There are self-obsessed celebrities like Miley Cyrus, Justin Bieber and Rob Ford, but there are also good ones, people like George Clooney and Angelina Jolie who are equally famous, opt not to take themselves seriously and feel a responsibility to use their fame to further the goal of an equitable society.

More importantly, though, there are those people whose names the world will never know, but that you perhaps might; your neighbour, a teacher who cared, a boss who treated you as an apprentice rather than a resource.  There are also the innovators, the pioneers, the people who have changed the world as much as Johannes Guttenberg but without having their names recorded.  


History is replete with people like this.  In fact, history is a bit like an archaeological record; we will celebrate the names and events that are passed on through tradition, but much of what has shaped the world we live in was never written down; it simply was.

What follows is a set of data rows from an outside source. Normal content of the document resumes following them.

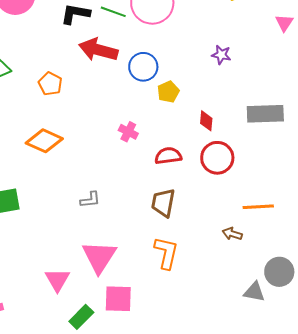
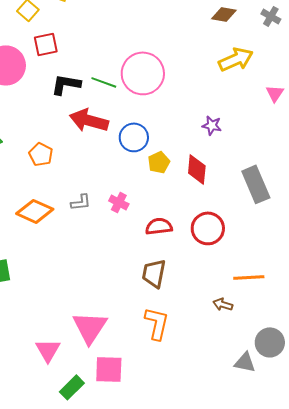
gray rectangle: (265, 114) -> (256, 184), turned 69
red diamond: (206, 121) -> (197, 169), moved, size x1.4
gray L-shape: (90, 200) -> (81, 202), moved

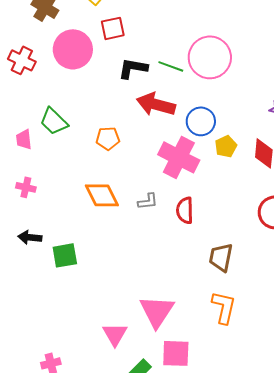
orange pentagon: (41, 154) -> (108, 138), turned -30
gray L-shape: (81, 202) -> (148, 201), moved
pink cross: (119, 202) -> (179, 157), moved, size x2.0
orange diamond: (35, 211) -> (102, 195), turned 39
red semicircle: (159, 226) -> (185, 210), moved, turned -84

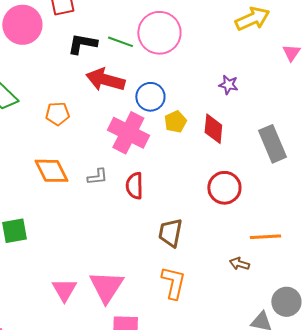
pink triangle: (115, 334) -> (64, 290), moved

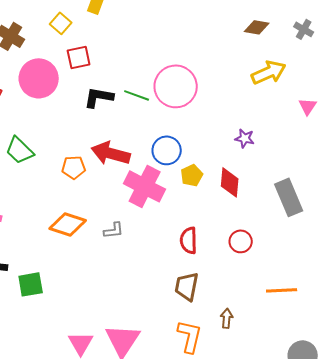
red arrow: (105, 80) -> (111, 153), moved
orange diamond: (51, 171) -> (68, 224), turned -45
red semicircle: (134, 186) -> (189, 240), moved
red circle: (224, 188) -> (241, 241), size x0.7
brown arrow: (239, 264) -> (227, 318), moved, turned 78

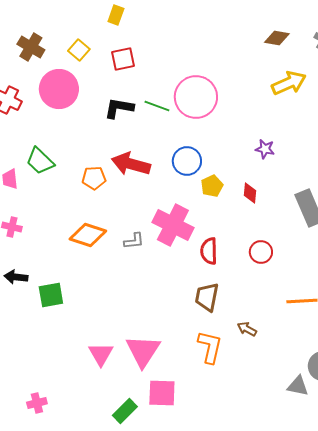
yellow square: (61, 23) -> (79, 50), moved
red square: (79, 57) -> (123, 59), moved
red diamond: (230, 182) -> (250, 193), size x0.7
pink cross: (145, 186) -> (173, 225), moved
brown arrow: (227, 318) -> (247, 329), turned -66

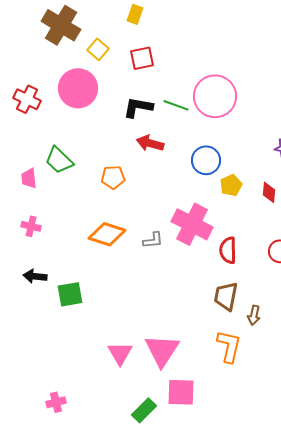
brown cross: (31, 47) -> (61, 25), moved, size x1.4
red arrow: (131, 164) -> (150, 143), moved, size x0.7
brown arrow: (247, 329) -> (254, 315), moved, turned -108

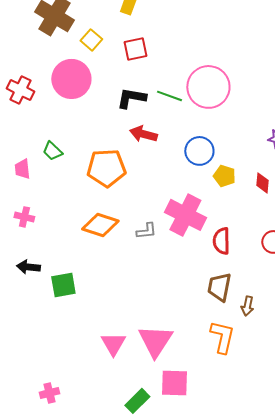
green trapezoid: (59, 160) -> (52, 151), size x0.7
orange pentagon: (113, 177) -> (106, 168), size x1.6
yellow pentagon: (231, 185) -> (224, 176), turned -30

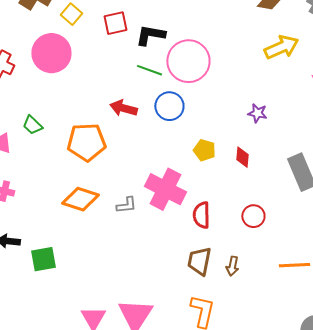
black L-shape: (131, 98) -> (150, 35), moved
blue circle: (199, 151) -> (169, 106), moved
brown arrow: (247, 306) -> (232, 266), moved

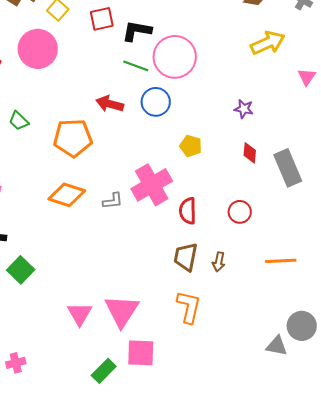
red diamond: (242, 157) -> (250, 153), moved
pink cross: (165, 189) -> (152, 185), turned 33
green square: (43, 259) -> (21, 270), moved, turned -36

It's easy to look behind and feel frightened for what's to come, but what we see is not the entirety of what is.  The greatest people, the ones who bring promise of brighter days are not on the periphery, nor are they waiting just beyond the horizon.  

They're here, right now, doing what they do best which is not selling brands or making headlines, but doing the little deeds, developing small ideas that will lead to an avalanche of social change for which someone else will gain credit.

Don't feel bad for them, nor bitter - fewer people claim fame than we might think when we focus on those who do.  That, too, is how it has always been.  Our journey may seem like a slow decent into darkness; it isn't.  

We sometimes just need visionaries to remind us of this.